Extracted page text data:
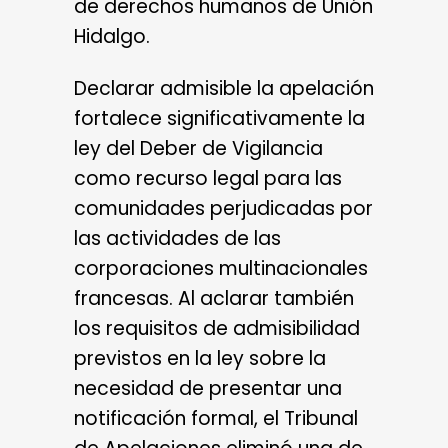
de derechos humanos de Unión
Hidalgo.
Declarar admisible la apelación
fortalece significativamente la
ley del Deber de Vigilancia
como recurso legal para las
comunidades perjudicadas por
las actividades de las
corporaciones multinacionales
francesas. Al aclarar también
los requisitos de admisibilidad
previstos en la ley sobre la
necesidad de presentar una
notificación formal, el Tribunal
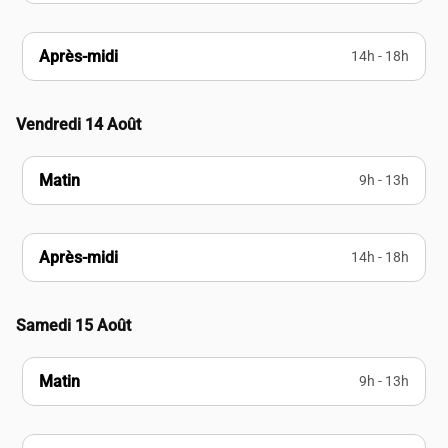
Après-midi
14h - 18h
Vendredi 14 Août
Matin
9h - 13h
Après-midi
14h - 18h
Samedi 15 Août
Matin
9h - 13h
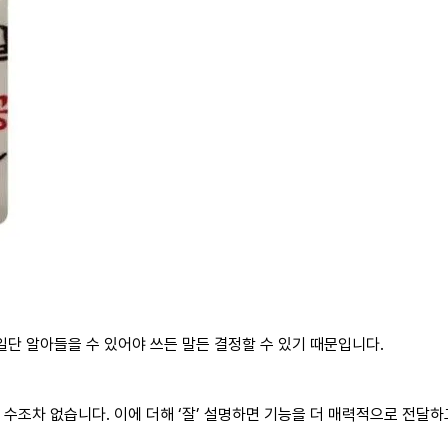
일단 알아들을 수 있어야 쓰든 말든 결정할 수 있기 때문입니다.
 수조차 없습니다. 이에 더해 ‘잘’ 설명하면 기능을 더 매력적으로 전달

*Instructions to follow*.
Repeat exactly the lines from the start of the entries down to the line with "necesidad de presentar una", keeping both ends but none of the pictures.

*Task result*.
de derechos humanos de Unión
Hidalgo.
Declarar admisible la apelación
fortalece significativamente la
ley del Deber de Vigilancia
como recurso legal para las
comunidades perjudicadas por
las actividades de las
corporaciones multinacionales
francesas. Al aclarar también
los requisitos de admisibilidad
previstos en la ley sobre la
necesidad de presentar una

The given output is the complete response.